LSU worked with a tech company called “Perch” that measures power output in the weight room, and used it to improve their performance. Basically, the team who produces the most power will run faster, hit harder, jump higher, and all other factors being equal, perform better on the scoreboard. Perch helped them to ramp up what they were doing in the offseason training program and their athletes become stronger and more powerful. LSU made a wise decision to utilize the best equipment they could and it paid off on the field.
Equipment can be your best friend in training, and it can be your enemy. Generally, speaking it’s not needed, but on the other side of the coin, it can make all the difference. Remember, paradox! In certain situations, equipment can be something you can use to improve performance, and to also manage pain and limitations.
Here are some general suggestions:
- Using your own bodyweight is best in most but not all cases, because it’s free, simple, and easy to use.

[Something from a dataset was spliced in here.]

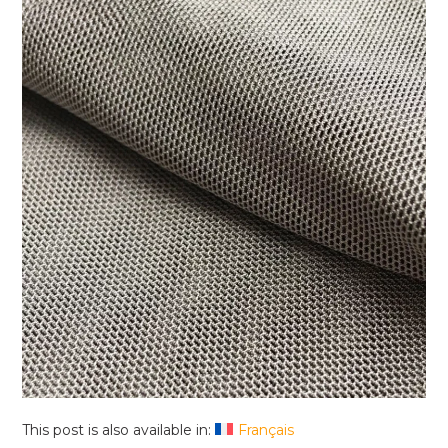
This post is also available in:
Français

- One of the best reasons to use equipment is to use weights to gain strength, bone density, and strength.
- Keep it simple and focus on weights, bars, and dumbells, because they are the best and most versatile type of equipment you can have to build strength.
- A good mat is probably the most important thing to have, and make sure it’s a good one. Bad mats are really bad.
- Exercise bands are inexpensive and good for training as well as stretching.
- Running on a treadmill is only for terrible weather, otherwise it’s better to go outside. Treadmills are expensive, unnatural, boring, hard to maintain, and not comfortable.
- Medicine balls are great to build power and strength and can be fun.
- Next to basic weights, mats, and medicine balls, cable machines and dip and chin bars are the best thing to have.
- A stationary bike can be good, because arthritis becomes a factor with aging.
- Sandbags are fun and versatile.
- An adjustable step bench is very flexible and adaptable and only costs about $100.
- Foam rollers, massage balls, and bands are all great for recovery and stretching.
So if you’re going to buy equipment:
- Buy some simple weights for building and maintaining muscle.
- Add a few things here and there but keep it simple and cost effective.
You can do a great workout without equipment. As a matter of fact, there are elite athletes of all sports who don’t use much at all in the way of equipment. Particularly for athletes who don’t need a lot of muscle mass, like swimmers and runners, body weight training will often suffice. Often it stands in the way as a distraction from hard work. But make no mistake it has its place. If you use it correctly, it can make a big difference.